Victoria will downgrade its alert for travellers coming from the ACT, scrapping the mandatory 14-day quarantine requirement from Friday.
People entering Victoria who have been in the ACT will be subject to rules under the orange permit when the new declaration comes into effect, a downgrade from red zone requirements.
Anyone who has been in the ACT in the last 14 days must apply for a permit to enter Victoria, isolate upon arrival, get tested for COVID-19 within 72 hours of arriving and stay isolated until receiving a negative result.
People who enter Victoria from an orange zone without an exemption still face a fine of up to $5452 and could be sent back or placed in hotel quarantine.

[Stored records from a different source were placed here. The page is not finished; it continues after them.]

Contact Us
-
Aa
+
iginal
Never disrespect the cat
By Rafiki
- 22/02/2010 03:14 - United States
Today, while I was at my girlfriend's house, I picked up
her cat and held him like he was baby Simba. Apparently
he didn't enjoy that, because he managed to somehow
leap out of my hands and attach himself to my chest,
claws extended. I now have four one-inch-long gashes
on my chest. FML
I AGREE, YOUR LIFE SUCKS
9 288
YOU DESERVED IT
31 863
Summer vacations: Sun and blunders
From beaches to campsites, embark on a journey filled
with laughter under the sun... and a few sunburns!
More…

Victoria recorded 2277 new cases of coronavirus in the 24 hours to midnight on Wednesday, the first time any Australian jurisdiction has recorded more than 2000 cases in a single day.
Deputy Premier James Merlino said he understood that number would create some anxiety in the community, as the state continued its path to reopening.
"These numbers are not what everyone wants and I know that people will be feeling anxious about them," Mr Merlino said.
"But they are in line with the modelling and our goals are still our goals."
Victoria Premier Daniel Andrews said the state would continue to pursue its roadmap to reopening despite the surge in cases.
"We have, fundamentally, a very important agreement with the Victorian community: you get vaccinated and we will open up," he said.
Melbourne's hard lockdown will end once the state is 70 per cent fully vaccinated, which is expected to happen in about one week.
ACT residents have been banned from entering Victoria without an exemption and without undergoing 14-day quarantine since the state declared it a red zone along with NSW in July.